**PROVIDED RECORDS**
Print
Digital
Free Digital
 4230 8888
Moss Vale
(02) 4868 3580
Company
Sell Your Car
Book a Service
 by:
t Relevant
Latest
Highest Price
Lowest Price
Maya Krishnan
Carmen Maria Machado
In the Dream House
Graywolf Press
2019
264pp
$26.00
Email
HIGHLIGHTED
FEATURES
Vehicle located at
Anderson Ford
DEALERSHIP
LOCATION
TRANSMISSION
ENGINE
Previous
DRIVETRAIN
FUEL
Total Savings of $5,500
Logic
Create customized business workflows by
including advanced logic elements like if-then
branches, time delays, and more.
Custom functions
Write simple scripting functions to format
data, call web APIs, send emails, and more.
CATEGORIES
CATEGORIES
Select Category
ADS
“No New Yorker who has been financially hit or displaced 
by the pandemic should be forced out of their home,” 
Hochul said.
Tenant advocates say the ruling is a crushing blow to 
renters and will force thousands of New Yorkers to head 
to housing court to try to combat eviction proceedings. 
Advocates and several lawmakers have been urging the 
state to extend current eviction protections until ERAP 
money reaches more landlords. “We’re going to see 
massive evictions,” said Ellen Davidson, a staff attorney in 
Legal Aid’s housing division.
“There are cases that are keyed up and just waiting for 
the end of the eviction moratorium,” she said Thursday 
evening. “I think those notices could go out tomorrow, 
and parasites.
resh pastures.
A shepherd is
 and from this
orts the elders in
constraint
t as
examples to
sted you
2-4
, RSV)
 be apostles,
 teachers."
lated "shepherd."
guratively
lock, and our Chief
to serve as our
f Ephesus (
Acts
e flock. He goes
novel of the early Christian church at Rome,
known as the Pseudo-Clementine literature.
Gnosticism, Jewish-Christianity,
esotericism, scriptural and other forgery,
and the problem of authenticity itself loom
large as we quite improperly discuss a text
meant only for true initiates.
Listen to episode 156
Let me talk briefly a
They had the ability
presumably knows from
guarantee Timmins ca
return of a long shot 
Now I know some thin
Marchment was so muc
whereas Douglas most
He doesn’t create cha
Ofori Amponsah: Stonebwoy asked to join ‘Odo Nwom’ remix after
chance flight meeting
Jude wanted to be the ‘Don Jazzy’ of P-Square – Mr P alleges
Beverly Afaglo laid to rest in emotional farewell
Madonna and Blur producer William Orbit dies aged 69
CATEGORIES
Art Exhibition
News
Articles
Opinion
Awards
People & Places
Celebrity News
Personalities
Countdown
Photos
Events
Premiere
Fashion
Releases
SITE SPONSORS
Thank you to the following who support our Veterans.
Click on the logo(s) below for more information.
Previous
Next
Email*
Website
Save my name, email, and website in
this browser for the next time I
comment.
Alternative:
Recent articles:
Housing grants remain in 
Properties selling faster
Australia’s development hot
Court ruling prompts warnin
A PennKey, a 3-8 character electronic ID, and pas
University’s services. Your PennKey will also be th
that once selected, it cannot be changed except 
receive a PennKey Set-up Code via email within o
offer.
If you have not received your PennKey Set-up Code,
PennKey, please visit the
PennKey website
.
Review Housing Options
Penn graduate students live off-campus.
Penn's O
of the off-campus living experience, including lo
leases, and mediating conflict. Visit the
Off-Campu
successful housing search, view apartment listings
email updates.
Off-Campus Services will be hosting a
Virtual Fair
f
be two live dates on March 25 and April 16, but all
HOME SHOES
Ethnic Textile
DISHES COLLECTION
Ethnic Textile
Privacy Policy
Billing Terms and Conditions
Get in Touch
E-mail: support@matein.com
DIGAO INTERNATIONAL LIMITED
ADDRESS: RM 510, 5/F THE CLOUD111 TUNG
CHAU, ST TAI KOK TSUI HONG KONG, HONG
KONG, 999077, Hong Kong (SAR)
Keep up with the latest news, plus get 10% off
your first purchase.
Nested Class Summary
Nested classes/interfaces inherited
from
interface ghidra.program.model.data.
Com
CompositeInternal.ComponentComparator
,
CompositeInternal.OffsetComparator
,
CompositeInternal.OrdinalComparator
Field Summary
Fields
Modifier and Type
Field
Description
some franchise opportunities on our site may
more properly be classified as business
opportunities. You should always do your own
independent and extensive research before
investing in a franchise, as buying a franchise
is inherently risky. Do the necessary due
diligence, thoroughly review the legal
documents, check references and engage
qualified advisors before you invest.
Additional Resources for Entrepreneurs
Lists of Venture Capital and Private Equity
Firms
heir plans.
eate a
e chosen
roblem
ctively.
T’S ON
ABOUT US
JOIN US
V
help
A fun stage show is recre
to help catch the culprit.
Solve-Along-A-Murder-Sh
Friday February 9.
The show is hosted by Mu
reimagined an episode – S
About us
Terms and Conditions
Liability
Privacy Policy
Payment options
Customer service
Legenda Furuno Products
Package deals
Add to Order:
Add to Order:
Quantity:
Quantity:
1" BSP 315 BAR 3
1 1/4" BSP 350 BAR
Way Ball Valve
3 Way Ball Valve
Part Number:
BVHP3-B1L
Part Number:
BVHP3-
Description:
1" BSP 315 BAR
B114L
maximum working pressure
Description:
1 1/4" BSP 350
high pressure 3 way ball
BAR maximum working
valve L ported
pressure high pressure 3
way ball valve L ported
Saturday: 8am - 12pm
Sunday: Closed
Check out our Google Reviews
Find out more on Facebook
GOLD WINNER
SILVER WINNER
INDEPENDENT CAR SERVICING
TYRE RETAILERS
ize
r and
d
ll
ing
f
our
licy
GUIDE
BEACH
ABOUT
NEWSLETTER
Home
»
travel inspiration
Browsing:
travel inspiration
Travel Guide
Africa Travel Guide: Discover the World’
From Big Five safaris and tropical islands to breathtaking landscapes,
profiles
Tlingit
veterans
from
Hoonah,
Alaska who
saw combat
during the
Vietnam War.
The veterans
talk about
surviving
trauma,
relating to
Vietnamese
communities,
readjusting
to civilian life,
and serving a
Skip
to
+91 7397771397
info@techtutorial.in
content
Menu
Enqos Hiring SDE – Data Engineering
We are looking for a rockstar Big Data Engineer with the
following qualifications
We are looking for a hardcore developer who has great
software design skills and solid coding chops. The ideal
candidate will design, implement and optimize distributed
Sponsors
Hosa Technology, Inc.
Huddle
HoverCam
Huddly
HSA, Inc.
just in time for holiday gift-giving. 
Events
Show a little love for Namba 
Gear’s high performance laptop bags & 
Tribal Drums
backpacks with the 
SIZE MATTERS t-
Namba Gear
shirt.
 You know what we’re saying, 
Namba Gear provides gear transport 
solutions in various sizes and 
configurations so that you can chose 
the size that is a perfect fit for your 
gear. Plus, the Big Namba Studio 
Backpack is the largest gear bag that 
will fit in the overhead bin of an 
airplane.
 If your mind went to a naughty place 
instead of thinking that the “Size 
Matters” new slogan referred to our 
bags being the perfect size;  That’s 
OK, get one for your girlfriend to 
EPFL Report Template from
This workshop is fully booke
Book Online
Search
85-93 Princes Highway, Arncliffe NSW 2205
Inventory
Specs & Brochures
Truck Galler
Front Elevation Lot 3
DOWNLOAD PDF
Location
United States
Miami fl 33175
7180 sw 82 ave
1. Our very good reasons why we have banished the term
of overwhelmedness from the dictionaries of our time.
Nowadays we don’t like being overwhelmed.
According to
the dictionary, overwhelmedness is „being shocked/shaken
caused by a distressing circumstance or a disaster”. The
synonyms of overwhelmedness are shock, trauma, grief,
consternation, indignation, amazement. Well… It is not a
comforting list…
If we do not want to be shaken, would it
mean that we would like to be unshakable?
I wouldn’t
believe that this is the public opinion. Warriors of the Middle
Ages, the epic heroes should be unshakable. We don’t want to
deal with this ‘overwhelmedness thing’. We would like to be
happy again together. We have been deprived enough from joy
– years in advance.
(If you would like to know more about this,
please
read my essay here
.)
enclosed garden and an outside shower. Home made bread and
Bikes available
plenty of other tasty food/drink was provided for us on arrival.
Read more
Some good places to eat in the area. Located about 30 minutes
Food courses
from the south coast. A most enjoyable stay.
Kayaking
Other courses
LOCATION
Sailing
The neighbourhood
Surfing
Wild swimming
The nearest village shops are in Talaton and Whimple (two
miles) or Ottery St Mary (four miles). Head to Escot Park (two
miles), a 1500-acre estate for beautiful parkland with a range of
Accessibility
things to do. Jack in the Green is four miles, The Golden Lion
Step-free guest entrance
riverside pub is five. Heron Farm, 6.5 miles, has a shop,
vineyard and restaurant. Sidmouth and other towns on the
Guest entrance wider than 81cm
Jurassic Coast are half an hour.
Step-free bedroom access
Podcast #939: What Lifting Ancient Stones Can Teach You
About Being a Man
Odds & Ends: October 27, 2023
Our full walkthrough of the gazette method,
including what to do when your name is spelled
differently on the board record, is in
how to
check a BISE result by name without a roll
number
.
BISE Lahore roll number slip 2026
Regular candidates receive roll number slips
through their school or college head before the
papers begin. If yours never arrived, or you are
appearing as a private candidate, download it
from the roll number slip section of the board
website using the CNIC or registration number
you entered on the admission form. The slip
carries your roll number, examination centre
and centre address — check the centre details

**WORK INSTRUCTIONS**
Go through the records and report each line that contains "time".

**ANSWER FOR THE TASK**
branches, time delays, and more.
this browser for the next time I
just in time for holiday gift-giving. 
of overwhelmedness from the dictionaries of our time.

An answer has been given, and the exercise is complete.